Centre for Applied Environmental Decision Analysis, School of Biological Sciences, University of Queensland, St Lucia, QLD 4069, Australia.
Ecol Appl. 2010 Jul;20(5):1476-89. doi: 10.1890/09-0647.1.
Adaptive management has a long history in the natural resource management literature, but despite this, few practitioners have developed adaptive strategies to conserve threatened species. Active adaptive management provides a framework for valuing learning by measuring the degree to which it improves long-run management outcomes. The challenge of an active adaptive approach is to find the correct balance between gaining knowledge to improve management in the future and achieving the best short-term outcome based on current knowledge. We develop and analyze a framework for active adaptive management of a threatened species. Our case study concerns a novel facial tumor disease affecting the Australian threatened species Sarcophilus harrisii: the Tasmanian devil. We use stochastic dynamic programming with Bayesian updating to identify the management strategy that maximizes the Tasmanian devil population growth rate, taking into account improvements to management through learning to better understand disease latency and the relative effectiveness of three competing management options. Exactly which management action we choose each year is driven by the credibility of competing hypotheses about disease latency and by the population growth rate predicted by each hypothesis under the competing management actions. We discover that the optimal combination of management actions depends on the number of sites available and the time remaining to implement management. Our approach to active adaptive management provides a framework to identify the optimal amount of effort to invest in learning to achieve long-run conservation objectives.

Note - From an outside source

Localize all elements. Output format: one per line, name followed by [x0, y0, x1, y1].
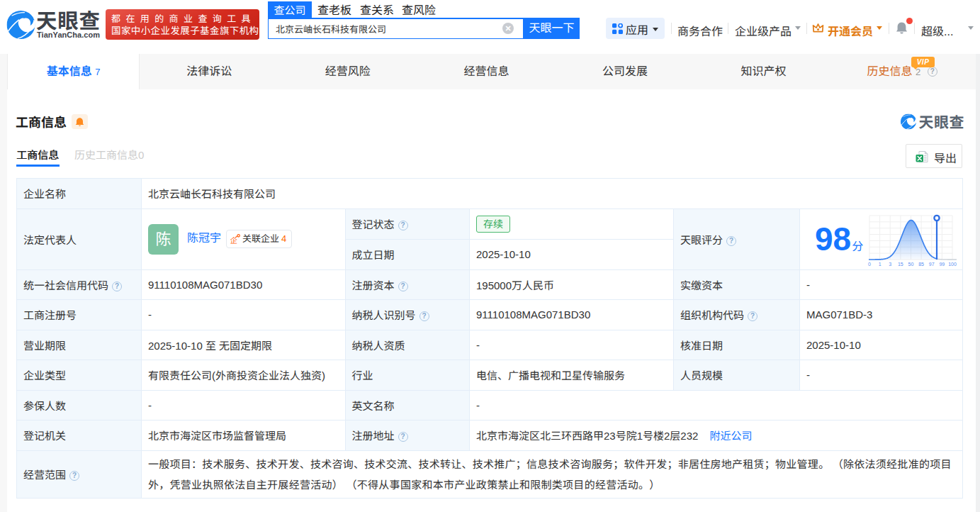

自适应管理在自然资源管理文献中有很长的历史,但尽管如此,很少有从业者为保护濒危物种制定适应性策略。主动自适应管理提供了一个通过衡量学习对长期管理结果的改善程度来评估学习价值的框架。主动自适应方法的挑战是在为未来的管理提供知识以改善管理和根据当前知识实现最佳短期结果之间找到正确的平衡。我们开发并分析了一个针对濒危物种的主动自适应管理框架。我们的案例研究涉及一种影响澳大利亚濒危物种袋獾的新型面部肿瘤疾病:塔斯马尼亚恶魔。我们使用带有贝叶斯更新的随机动态规划来确定最大化袋獾种群增长率的管理策略,同时考虑通过学习来改善对疾病潜伏期和三种竞争管理选项相对有效性的管理。每年我们选择的具体管理行动取决于关于疾病潜伏期的竞争假设的可信度以及每个假设在竞争管理行动下预测的种群增长率。我们发现,管理行动的最佳组合取决于可用的地点数量和实施管理的剩余时间。我们的主动自适应管理方法为确定投入学习以实现长期保护目标的最佳努力量提供了一个框架。